Production Operations
View SourceConfiguration and tuning for production deployments.
Configuration
Environment Variables
Configure instrument using OpenTelemetry-compatible environment variables:
| Variable | Description | Default |
|---|---|---|
OTEL_SERVICE_NAME | Service name for resource | unknown_service |
OTEL_SERVICE_VERSION | Service version | none |
OTEL_RESOURCE_ATTRIBUTES | Additional resource attributes | none |
OTEL_TRACES_SAMPLER | Sampler type | parentbased_always_on |
OTEL_TRACES_SAMPLER_ARG | Sampler argument | none |
OTEL_PROPAGATORS | Propagators | tracecontext,baggage |
OTEL_EXPORTER_OTLP_ENDPOINT | OTLP endpoint | none |
OTEL_EXPORTER_OTLP_HEADERS | OTLP headers | none |
OTEL_EXPORTER_OTLP_TIMEOUT | Export timeout (ms) | 10000 |
Application Configuration
%% config/sys.config
[
{instrument, [
{service_name, <<"my-service">>},
{service_version, <<"1.2.3">>},
{sampler, {instrument_sampler_probability, #{ratio => 0.1}}},
{span_processor, {instrument_span_processor_batch, #{
max_queue_size => 2048,
scheduled_delay => 5000,
max_export_batch_size => 512
}}}
]}
].Initialization
%% In your application startup
init() ->
%% Load configuration from environment
instrument_config:init(),
%% Or configure programmatically
configure_telemetry(),
ok.
configure_telemetry() ->
%% Set sampler
instrument_sampler:set_sampler({instrument_sampler_probability, #{
ratio => get_sample_rate()
}}),
%% Configure batch processor
{ok, _} = instrument_span_processor_batch:start_link(#{
exporter => get_exporter(),
max_queue_size => 2048,
scheduled_delay => 5000,
max_export_batch_size => 512
}),
%% Configure logging
instrument_logger:install(#{exporter => true}),
ok.Sampling Strategies
Low Traffic (< 100 req/s)
Sample everything to maximize visibility:
os:putenv("OTEL_TRACES_SAMPLER", "always_on").Medium Traffic (100-1000 req/s)
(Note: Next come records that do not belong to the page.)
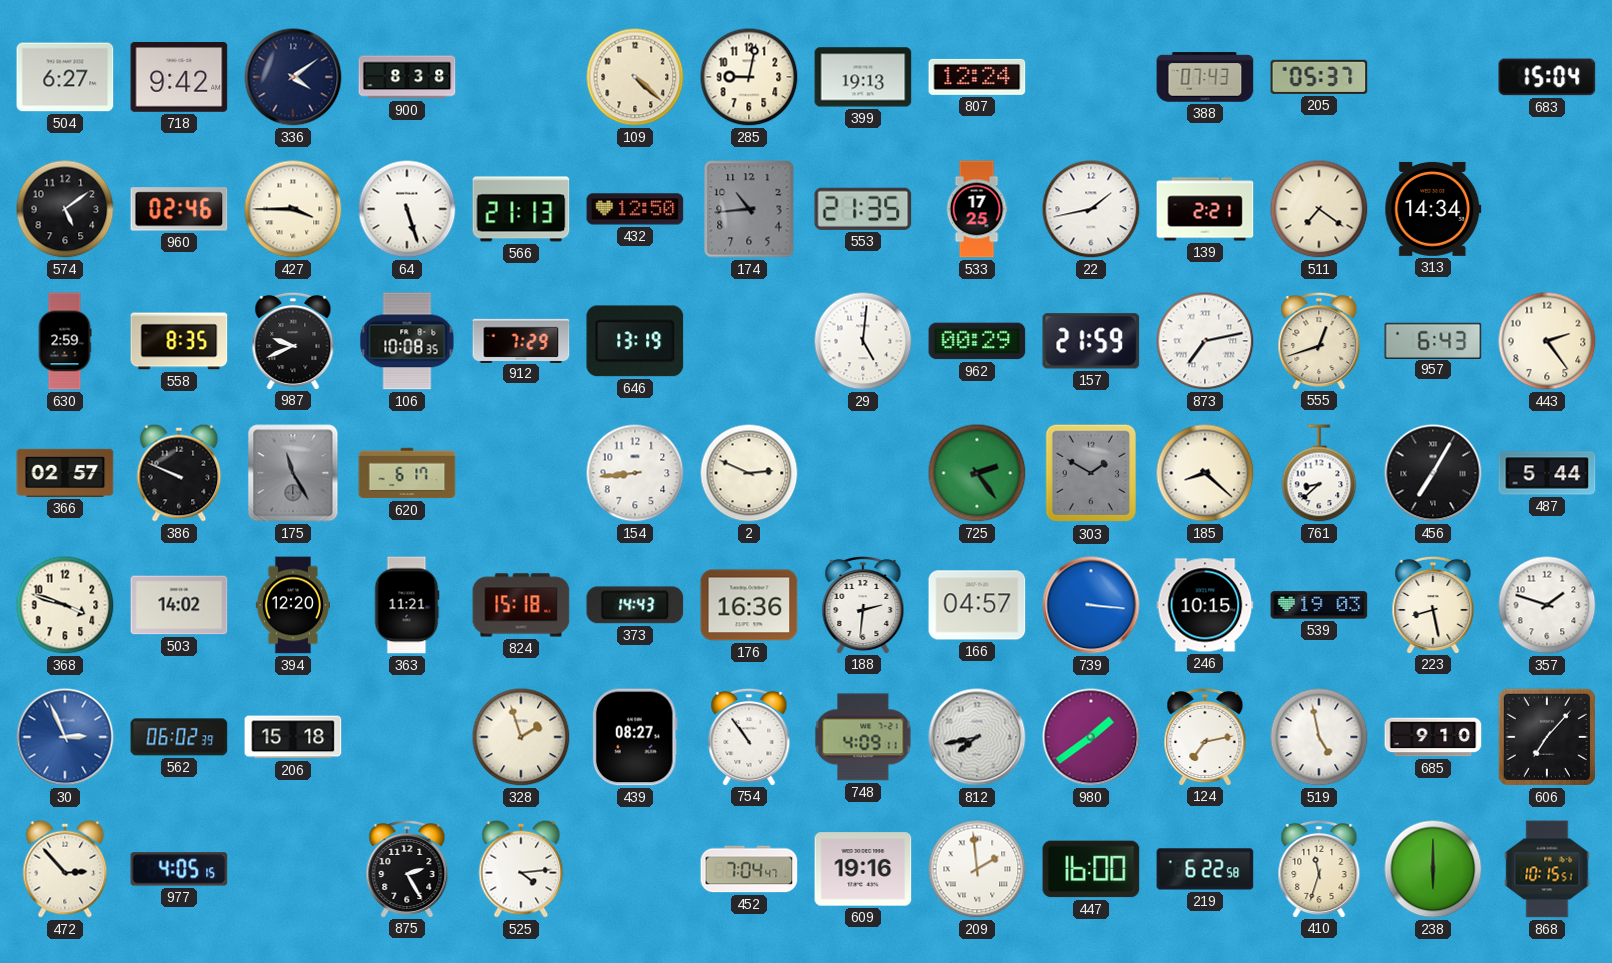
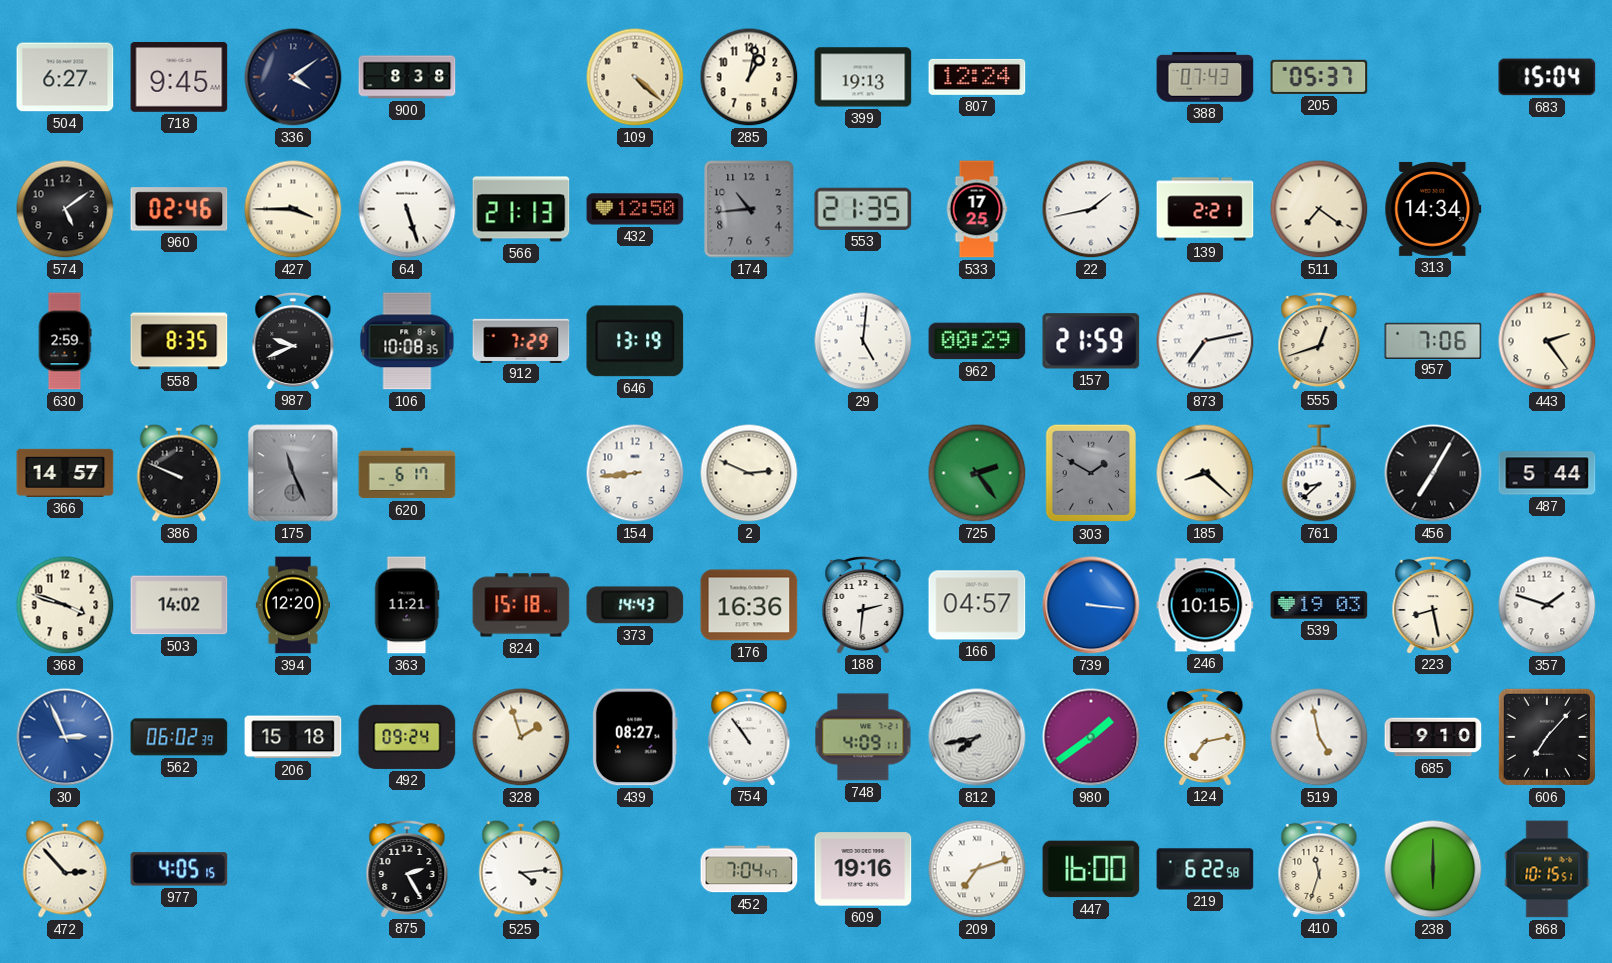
718: 9:42 -> 9:45
285: 9:02 -> 1:02
957: 6:43 -> 7:06
366: 02:57 -> 14:57
175: 11:25 -> 11:26
492: none -> 09:24
209: 1:59 -> 7:12
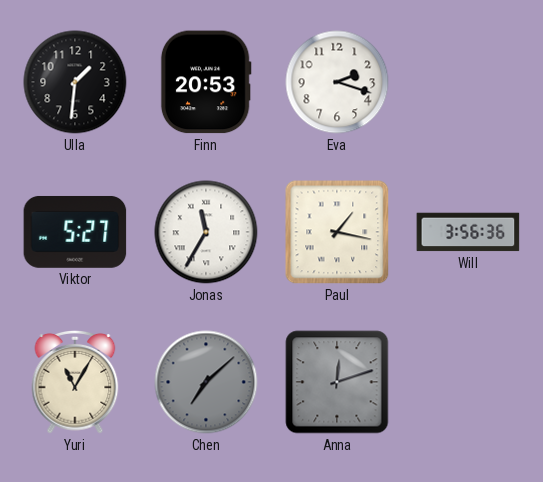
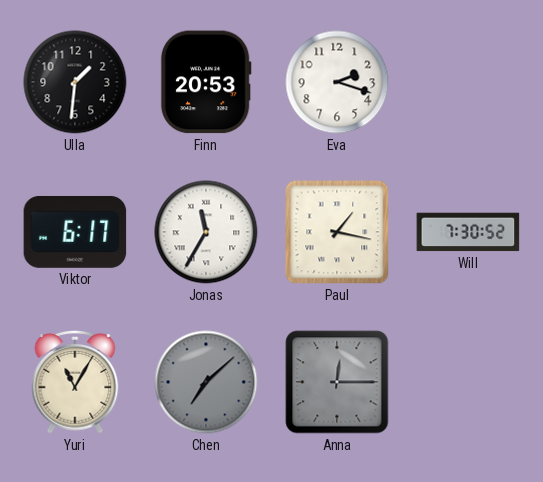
Viktor: 5:27 -> 6:17
Will: 3:56 -> 7:30
Anna: 12:12 -> 12:15
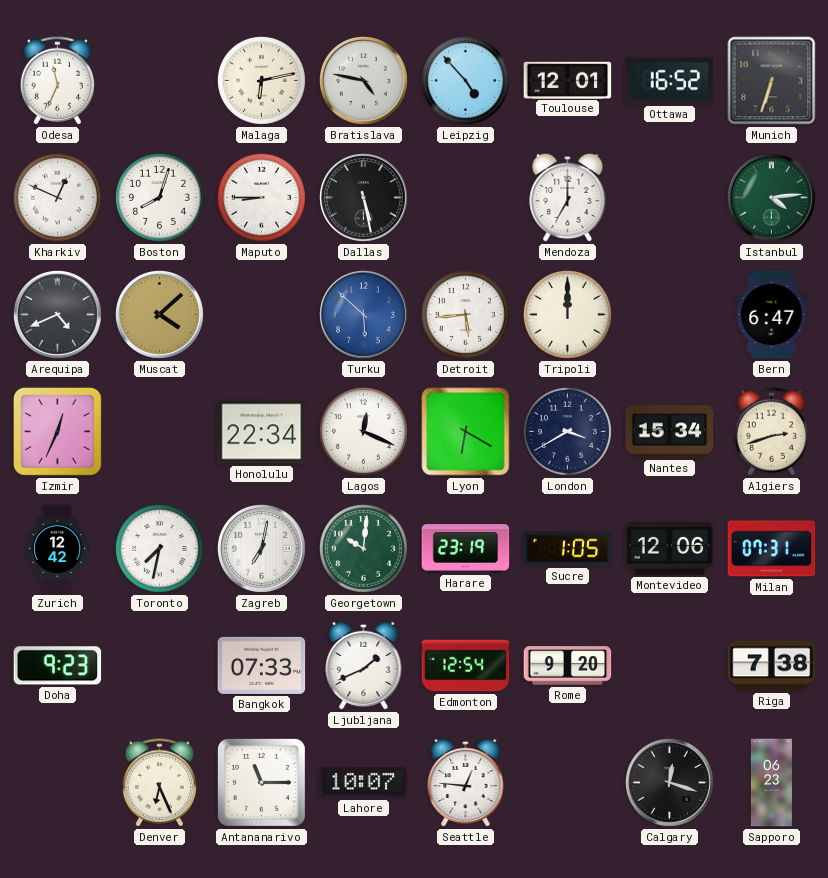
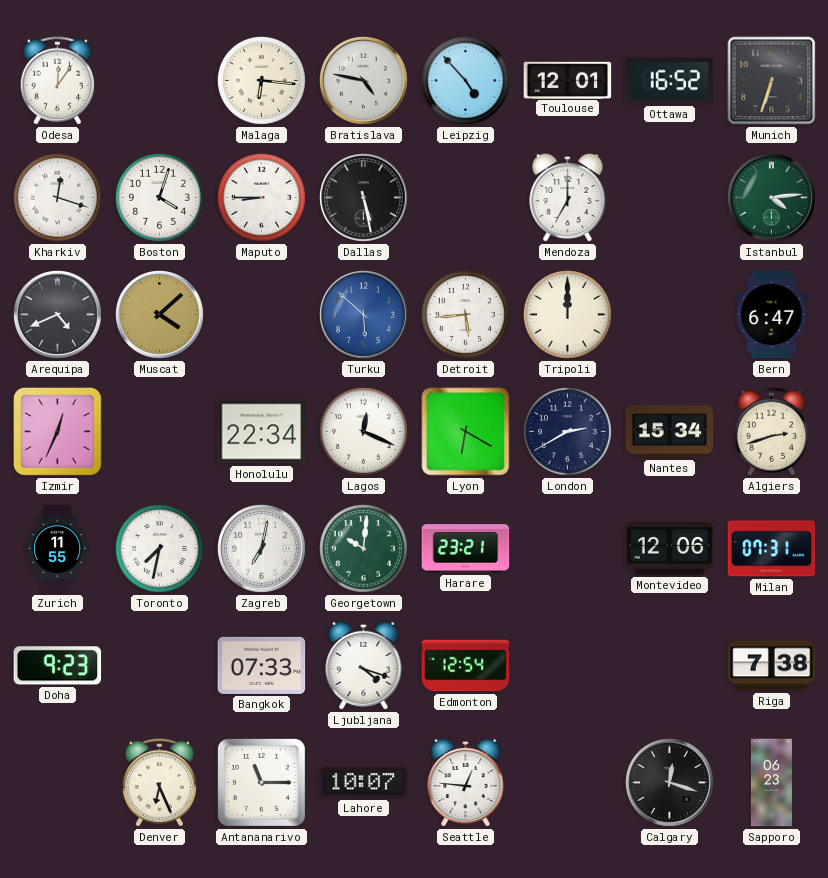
Odesa: 11:34 -> 12:06
Malaga: 6:13 -> 6:16
Kharkiv: 12:49 -> 12:18
Boston: 8:03 -> 4:03
London: 3:40 -> 2:40
Zurich: 12:42 -> 11:55
Harare: 23:19 -> 23:21
Sucre: 1:05 -> none
Ljubljana: 1:41 -> 4:18
Rome: 9:20 -> none
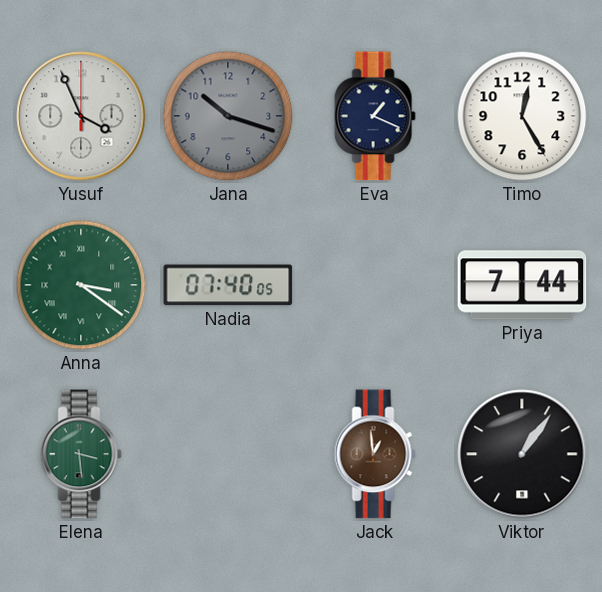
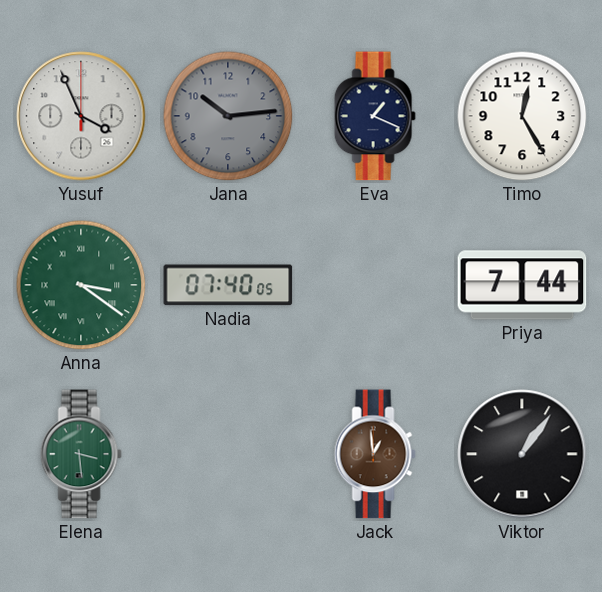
Jana: 10:18 -> 10:14
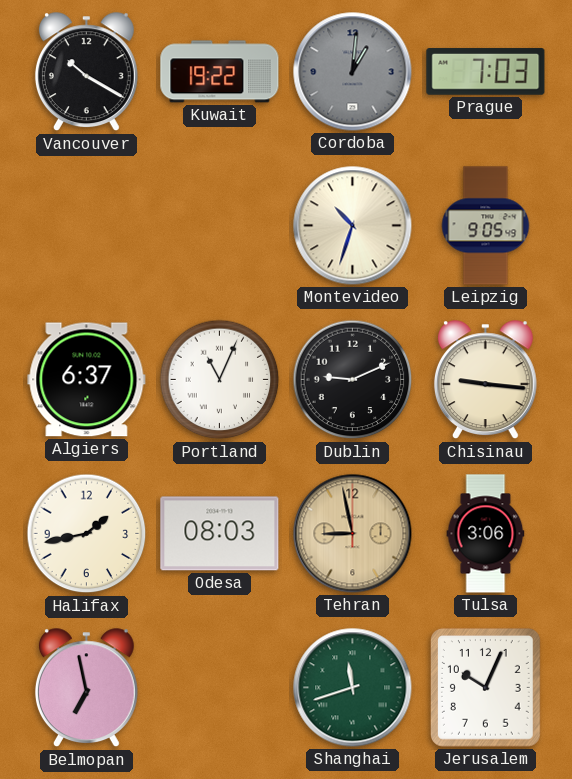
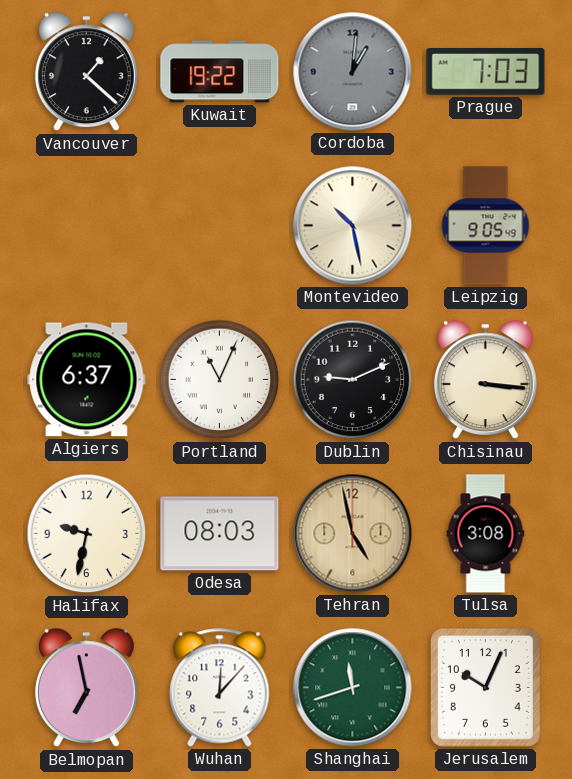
Vancouver: 10:20 -> 1:22
Montevideo: 10:33 -> 10:28
Chisinau: 9:16 -> 3:16
Halifax: 1:43 -> 9:32
Tehran: 8:58 -> 4:58
Tulsa: 3:06 -> 3:08
Wuhan: none -> 12:07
Sample a portion to balance cost and visibility:
os:putenv("OTEL_TRACES_SAMPLER", "parentbased_traceidratio"),
os:putenv("OTEL_TRACES_SAMPLER_ARG", "0.5"). %% 50%High Traffic (> 1000 req/s)
Sample aggressively to control costs:
os:putenv("OTEL_TRACES_SAMPLER", "parentbased_traceidratio"),
os:putenv("OTEL_TRACES_SAMPLER_ARG", "0.1"). %% 10%Adaptive Sampling
Implement custom sampling based on conditions:
-module(adaptive_sampler).
-behaviour(instrument_sampler).
-export([should_sample/6]).
should_sample(TraceId, SpanName, Kind, Attrs, Links, Parent) ->
Rate = case SpanName of
<<"health_check">> -> 0.01; %% 1% for health checks
<<"critical_", _/binary>> -> 1.0; %% 100% for critical ops
_ -> base_rate()
end,
%% Always sample errors
Rate2 = case maps:get(<<"error">>, Attrs, false) of
true -> 1.0;
false -> Rate
end,
case rand:uniform() < Rate2 of
true -> #sampling_result{decision = record_and_sample};
false -> #sampling_result{decision = drop}
end.
base_rate() ->
%% Adjust based on current load
case erlang:statistics(run_queue) of
N when N > 100 -> 0.01; %% High load: 1%
N when N > 50 -> 0.05; %% Medium load: 5%
_ -> 0.1 %% Normal: 10%
end.Batch Processing
Configuration
instrument_span_processor_batch:start_link(#{
%% Exporter to use
exporter => instrument_exporter_otlp:new(#{
endpoint => "http://collector:4318/v1/traces"
}),
%% Maximum spans to queue
max_queue_size => 2048,
%% Export interval (ms)
scheduled_delay => 5000,
%% Maximum spans per export batch
max_export_batch_size => 512,
%% Timeout for export (ms)
export_timeout => 30000
}).Tuning Guidelines
| Setting | Low Latency | High Throughput |
|---|---|---|
max_queue_size | 512 | 4096 |
scheduled_delay | 1000 | 10000 |
max_export_batch_size | 128 | 512 |
Handling Backpressure
When the queue is full, new spans are dropped. Monitor this:
%% Create metric for dropped spans
instrument_metric:new_counter(otel_dropped_spans_total, <<"Dropped spans due to backpressure">>).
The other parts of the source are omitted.